RSD pain is ranked 45 on the McGill pain index, which means it is rated as the most painful chronic pain disease that exists. It is above cancer(non-terminal), and both medicated and non-medicated labor/delivery.
RSD/CRPS is often called the “Suicide Disease,” because it causes so much pain that the patients are in greater risk of taking their own life.
In addition to mainstream medical intervention, are there integrative modalities that can be helpful?
Two major approaches to the medical treatment of early RSD exist: sympathetic blockade and anti-inflammatory therapy. Although these are not mutually exclusive, the order of usage is generally specialty-dependent, with anesthesiologists/surgeons starting with the former and internists/rheumatologists starting with the latter.

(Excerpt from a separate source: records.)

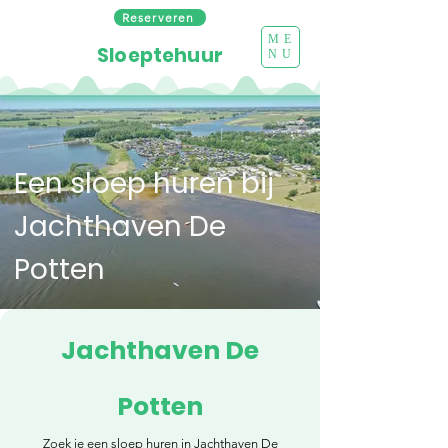
Reserveren
ME
Sloeptehuur
NU
Een sloep huren bij
Jachthaven De
Potten
Jachthaven De
Potten
Zoek je een sloep huren in Jachthaven De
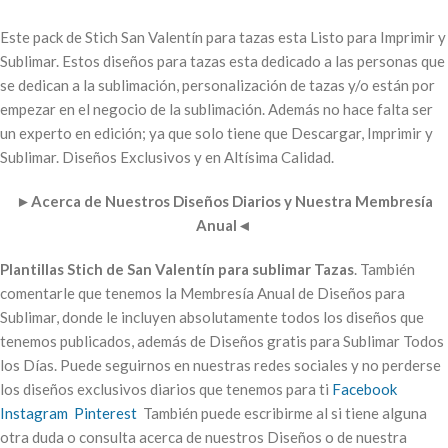
Este pack de Stich San Valentín para tazas esta Listo para Imprimir y
Sublimar. Estos diseños para tazas esta dedicado a las personas que
se dedican a la sublimación, personalización de tazas y/o están por
empezar en el negocio de la sublimación. Además no hace falta ser
un experto en edición; ya que solo tiene que Descargar, Imprimir y
Sublimar. Diseños Exclusivos y en Altísima Calidad.
►
Acerca de Nuestros Diseños Diarios y Nuestra Membresía
Anual
◄
Plantillas Stich de San Valentín para sublimar Tazas
. También
comentarle que tenemos la Membresía Anual de Diseños para
Sublimar, donde le incluyen absolutamente todos los diseños que
tenemos publicados, además de Diseños gratis para Sublimar Todos
los Días. Puede seguirnos en nuestras redes sociales y no perderse
los diseños exclusivos diarios que tenemos para ti
Facebook
Instagram
Pinterest
También puede escribirme al si tiene alguna
otra duda o consulta acerca de nuestros Diseños o de nuestra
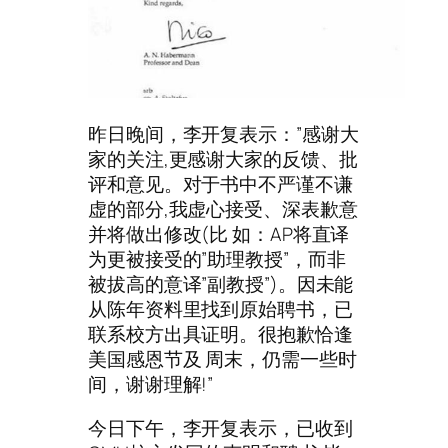
昨日晚间，李开复表示：”感谢大
家的关注,更感谢大家的反馈、批
评和意见。对于书中不严谨不谦
虚的部分,我虚心接受、深表歉意
并将做出修改(比 如：AP将直译
为更被接受的”助理教授”，而非
被拔高的意译”副教授”)。因未能
从陈年资料里找到原始聘书，已
联系校方出具证明。很抱歉恰逢
美国感恩节及 周末，仍需一些时
间，谢谢理解!”
今日下午，李开复表示，已收到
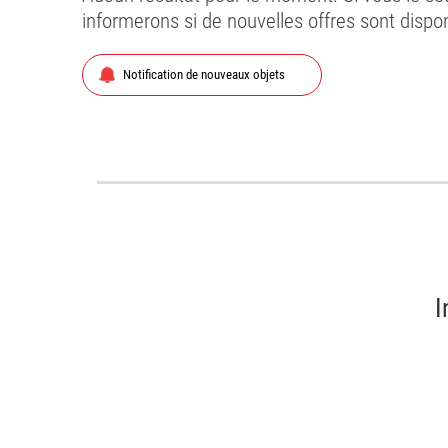
informerons si de nouvelles offres sont disp
chevron_right
Notification de nouveaux objets
I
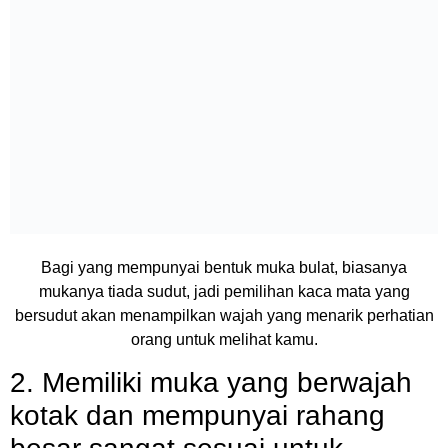
Bagi yang mempunyai bentuk muka bulat, biasanya
mukanya tiada sudut, jadi pemilihan kaca mata yang
bersudut akan menampilkan wajah yang menarik perhatian
orang untuk melihat kamu.
2. Memiliki muka yang berwajah
kotak dan mempunyai rahang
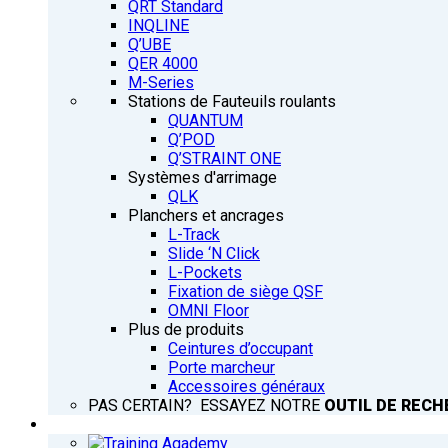
QRT Standard
INQLINE
Q’UBE
QER 4000
M-Series
Stations de Fauteuils roulants
QUANTUM
Q’POD
Q’STRAINT ONE
Systèmes d'arrimage
QLK
Planchers et ancrages
L-Track
Slide ‘N Click
L-Pockets
Fixation de siège QSF
OMNI Floor
Plus de produits
Ceintures d’occupant
Porte marcheur
Accessoires généraux
PAS CERTAIN? ESSAYEZ NOTRE
OUTIL DE RECH
FORMATION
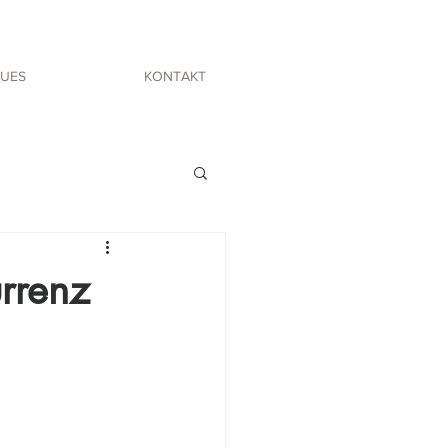
UES
KONTAKT
rrenz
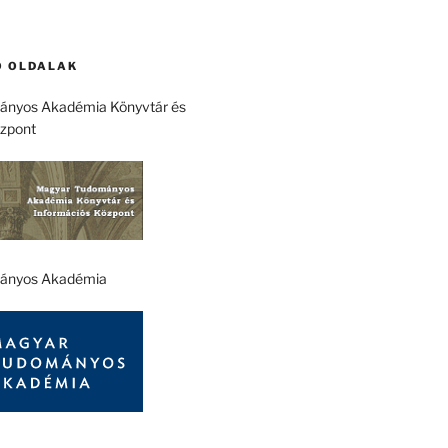
 OLDALAK
nyos Akadémia Könyvtár és
özpont
ányos Akadémia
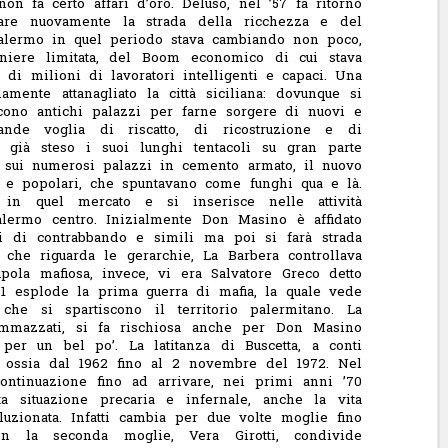
 non fa certo affari d’oro. Deluso, nel ’57 fa ritorno
tare nuovamente la strada della ricchezza e del
 Palermo in quel periodo stava cambiando non poco,
niere limitata, del Boom economico di cui stava
zo di milioni di lavoratori intelligenti e capaci. Una
mente attanagliato la città siciliana: dovunque si
cono antichi palazzi per farne sorgere di nuovi e
nde voglia di riscatto, di ricostruzione e di
già steso i suoi lunghi tentacoli su gran parte
utto sui numerosi palazzi in cemento armato, il nuovo
a e popolari, che spuntavano come funghi qua e là.
 in quel mercato e si inserisce nelle attività
alermo centro. Inizialmente Don Masino è affidato
oni di contrabbando e simili ma poi si farà strada
 che riguarda le gerarchie, La Barbera controllava
pola mafiosa, invece, vi era Salvatore Greco detto
1 esplode la prima guerra di mafia, la quale vede
che si spartiscono il territorio palermitano. La
ammazzati, si fa rischiosa anche per Don Masino
per un bel po’. La latitanza di Buscetta, a conti
i, ossia dal 1962 fino al 2 novembre del 1972. Nel
ontinuazione fino ad arrivare, nei primi anni ’70
 situazione precaria e infernale, anche la vita
uzionata. Infatti cambia per due volte moglie fino
on la seconda moglie, Vera Girotti, condivide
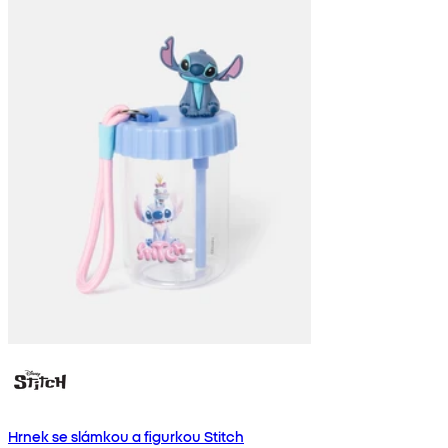
Hrnek se slámkou a figurkou Stitch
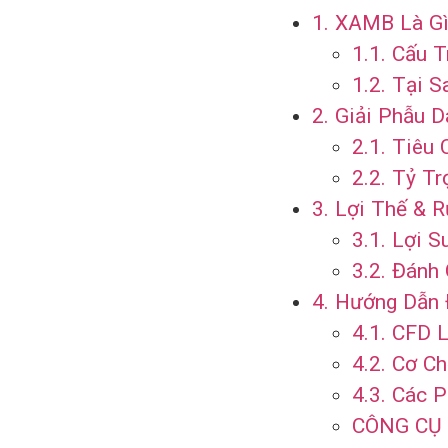
1. XAMB Là G
1.1. Cấu 
1.2. Tại 
2. Giải Phẫu
2.1. Tiêu
2.2. Tỷ T
3. Lợi Thế & 
3.1. Lợi 
3.2. Đánh
4. Hướng Dẫn 
4.1. CFD 
4.2. Cơ C
4.3. Các P
CÔNG CỤ 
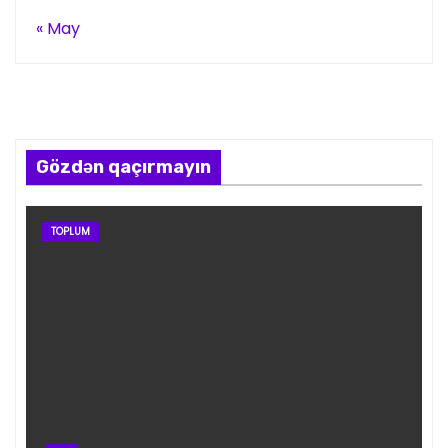
« May
Gözdən qaçırmayın
TOPLUM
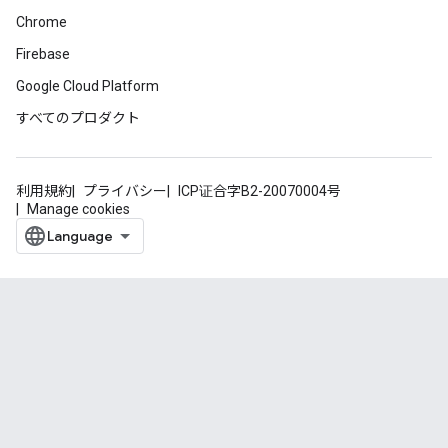
Chrome
Firebase
Google Cloud Platform
すべてのプロダクト
利用規約
プライバシー
ICP证合字B2-20070004号
Manage cookies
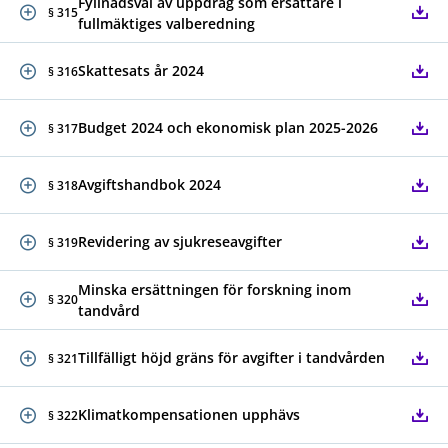
Fyllnadsval av uppdrag som ersättare i
§ 315
fullmäktiges valberedning
Skattesats år 2024
§ 316
Budget 2024 och ekonomisk plan 2025-2026
§ 317
Avgiftshandbok 2024
§ 318
Revidering av sjukreseavgifter
§ 319
Minska ersättningen för forskning inom
§ 320
tandvård
Tillfälligt höjd gräns för avgifter i tandvården
§ 321
Klimatkompensationen upphävs
§ 322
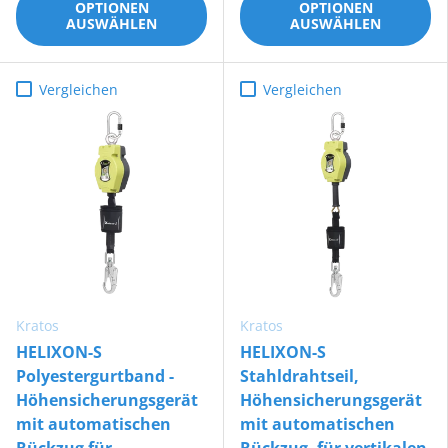
OPTIONEN
OPTIONEN
AUSWÄHLEN
AUSWÄHLEN
Vergleichen
Vergleichen
Kratos
Kratos
HELIXON-S
HELIXON-S
Polyestergurtband -
Stahldrahtseil,
Höhensicherungsgerät
Höhensicherungsgerät
mit automatischen
mit automatischen
Rückzug für
Rückzug, für vertikalen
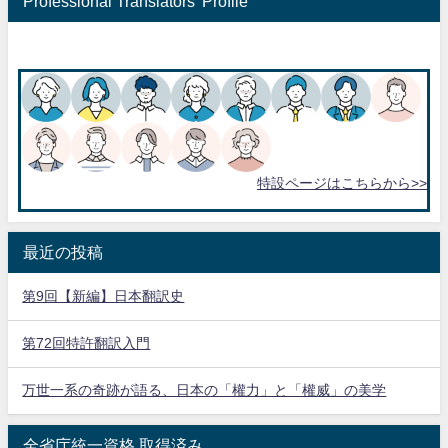
Professional Translators' Profile
特設ページはこちらから>>
最近の投稿
第9回【新編】日本翻訳史
第72回特許翻訳入門
万世一系の奇跡が語る、日本の「權力」と「權威」の美学
全省庁統一資格 取得済み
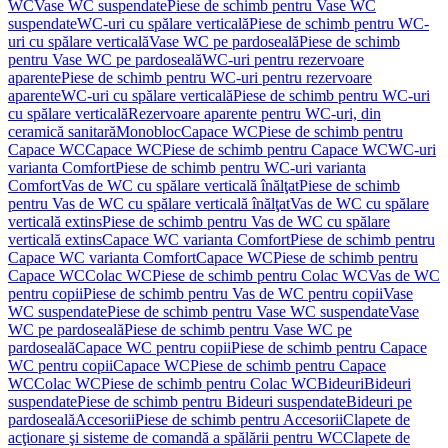
WC
Vase WC suspendate
Piese de schimb pentru Vase WC
suspendate
WC-uri cu spălare verticală
Piese de schimb pentru WC-
uri cu spălare verticală
Vase WC pe pardoseală
Piese de schimb
pentru Vase WC pe pardoseală
WC-uri pentru rezervoare
aparente
Piese de schimb pentru WC-uri pentru rezervoare
aparente
WC-uri cu spălare verticală
Piese de schimb pentru WC-uri
cu spălare verticală
Rezervoare aparente pentru WC-uri, din
ceramică sanitară
Monobloc
Capace WC
Piese de schimb pentru
Capace WC
Capace WC
Piese de schimb pentru Capace WC
WC-uri
varianta Comfort
Piese de schimb pentru WC-uri varianta
Comfort
Vas de WC cu spălare verticală înălţat
Piese de schimb
pentru Vas de WC cu spălare verticală înălţat
Vas de WC cu spălare
verticală extins
Piese de schimb pentru Vas de WC cu spălare
verticală extins
Capace WC varianta Comfort
Piese de schimb pentru
Capace WC varianta Comfort
Capace WC
Piese de schimb pentru
Capace WC
Colac WC
Piese de schimb pentru Colac WC
Vas de WC
pentru copii
Piese de schimb pentru Vas de WC pentru copii
Vase
WC suspendate
Piese de schimb pentru Vase WC suspendate
Vase
WC pe pardoseală
Piese de schimb pentru Vase WC pe
pardoseală
Capace WC pentru copii
Piese de schimb pentru Capace
WC pentru copii
Capace WC
Piese de schimb pentru Capace
WC
Colac WC
Piese de schimb pentru Colac WC
Bideuri
Bideuri
suspendate
Piese de schimb pentru Bideuri suspendate
Bideuri pe
pardoseală
Accesorii
Piese de schimb pentru Accesorii
Clapete de
acţionare şi sisteme de comandă a spălării pentru WC
Clapete de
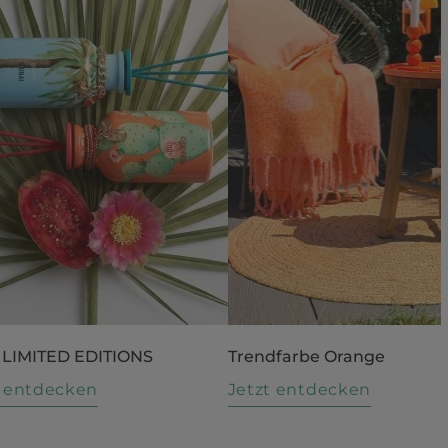
 LIMITED EDITIONS
Trendfarbe Orange
t entdecken
Jetzt entdecken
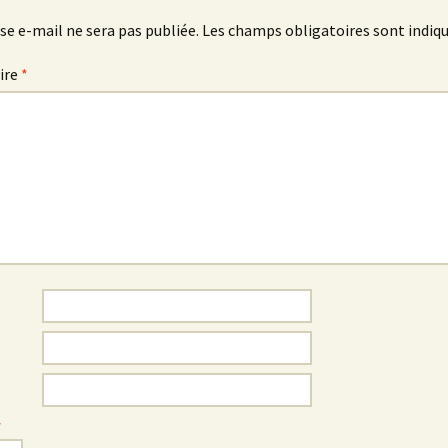
se e-mail ne sera pas publiée.
Les champs obligatoires sont indiq
ire
*
*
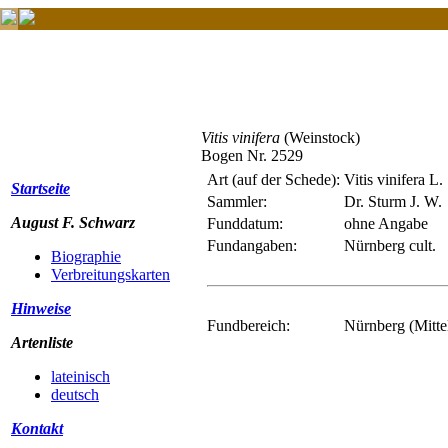
Vitis vinifera
(Weinstock)
Bogen Nr. 2529
Art (auf der Schede):
Vitis vinifera L.
Startseite
Sammler:
Dr. Sturm J. W.
August F. Schwarz
Funddatum:
ohne Angabe
Fundangaben:
Nürnberg cult.
Biographie
Verbreitungskarten
Hinweise
Fundbereich:
Nürnberg (Mitte
Artenliste
lateinisch
deutsch
Kontakt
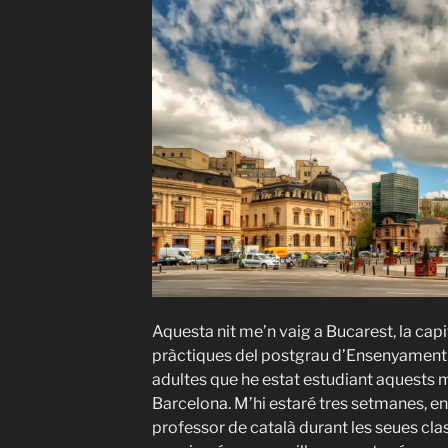
Aquesta nit me’n vaig a Bucarest, la capi
pràctiques del postgrau d’Ensenyament 
adultes que he estat estudiant aquests m
Barcelona. M’hi estaré tres setmanes, en
professor de català durant les seues clas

* Anti-inflammatory medications (corticosteroids, calcitonin)
* Although nonsteroidal anti-inflammatory drugs (NSAIDs) may provide some symptomatic pain relief in patients with RSD, they are not effective in altering the skin changes or natural history of the process and thus play only a supportive role.
* Spinal cord stimulation: typically works 3 months or less
* Ketamine infusions: works to temporarily alleviate some pain in some patients but does not stop the disease process
How can people get involved?
Is there anything else you would like folks to know?
Because currently
there is no cure for RSD, the goals of treatment include: 1) controlling and minimizing pain to the greatest extent possible; 2) restoring function to the RSD-affected limb; 3) preventing progression of the disease process to the late stage; and 4) improving the patient’s quality of life and psychological functioning.”
And we want to help children have the greatest joy in life as possible.